Part of the reason so little information about the case has been revealed is the variety of agencies that are involved due to the ties TJ and his family have throughout Moab and Grand County. Due to the risk of potential conflicts of interest, local officials made the decision to hand the case over to the sheriff in Utah County rather than the department in Grand County where TJ was a deputy. For the same reason, the Utah Attorney General is prosecuting the case rather than the local district attorney.
After his arrest in the early hours of July 12, TJ was held in the San Juan County Jail. He was initially facing charges of attempted homicide, aggravated assault, two counts of domestic violence in front a child, assault on a police officer, intoxication, and disorderly conduct. These charges were reduced after the investigation by the Utah County Sheriff’s Office. TJ is currently charged with two class A misdemeanors; assault and assault against a peace officer.

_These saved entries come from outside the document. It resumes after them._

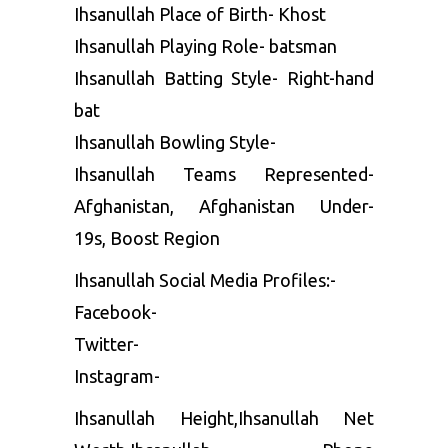
Ihsanullah Place of Birth- Khost
Ihsanullah Playing Role- batsman
Ihsanullah Batting Style- Right-hand
bat
Ihsanullah Bowling Style-
Ihsanullah Teams Represented-
Afghanistan, Afghanistan Under-
19s, Boost Region
Ihsanullah Social Media Profiles:-
Facebook-
Twitter-
Instagram-
Ihsanullah Height,Ihsanullah Net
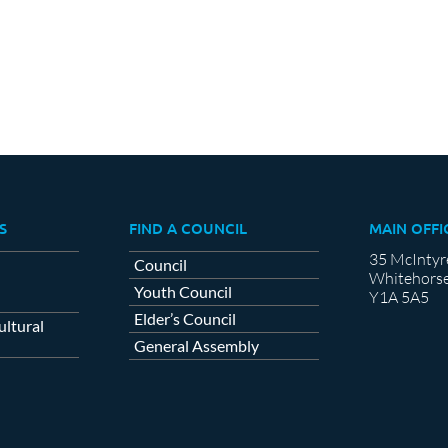
S
FIND A COUNCIL
MAIN OFFI
35 McIntyr
Council
Whitehorse
Youth Council
Y1A 5A5
Elder’s Council
ltural
General Assembly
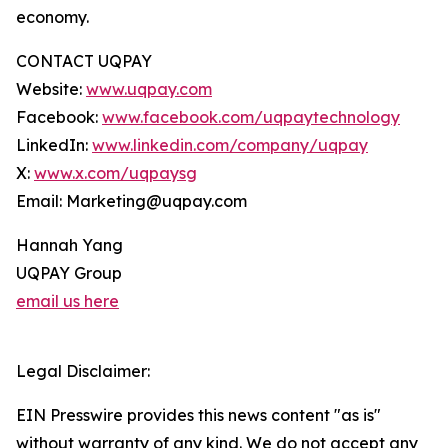
economy.
CONTACT UQPAY
Website:
www.uqpay.com
Facebook:
www.facebook.com/uqpaytechnology
LinkedIn:
www.linkedin.com/company/uqpay
X:
www.x.com/uqpaysg
Email: Marketing@uqpay.com
Hannah Yang
UQPAY Group
email us here
Legal Disclaimer:
EIN Presswire provides this news content "as is"
without warranty of any kind. We do not accept any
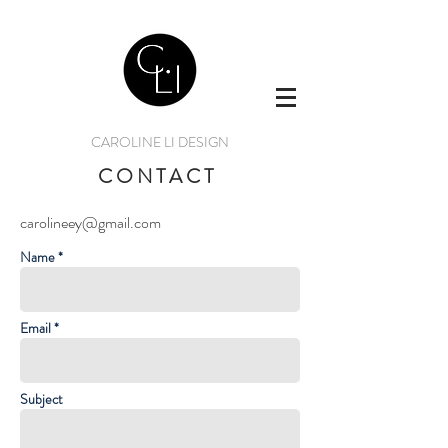
CAROLINE LI DESIGN
CONTACT
carolineey@gmail.com
Name *
Email *
Subject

When TPM initially began looking into the case on July 18, both the Moab City Police Department, which arrested Brewer, and the Grand County Sheriff’s Department told us they had no records to release because other agencies were handling the case. After we filed a request under the Utah Government Records Access and Management Act, known as GRAMA, with the Moab County Police Department for TJ’s arrest report and other related records, we received an email July 30 informing us that, after speaking with the Utah Attorney General’s office, Moab Police Chief Mike Navarre was “able to close the report” on Brewer and would release it.
TJ was released on bail July 15. He has been prohibited from drinking alcohol and from contacting Corky or his wife. Visitation with his children must be supervised. TJ resigned from the Grand County Sheriff’s Department and is next due in court August 6. He did not answer phone calls TPM made to his residence in Moab.
Corky, who was later airlifted to a Colorado hospital for treatment and has reportedly since been released, also did not answer a phone call made to his residence. An administrative assistant answered when TPM called Corky’s number at the fire department, where he had been chief since 1989.
“He has actually resigned and has taken retirement,” the assistant said.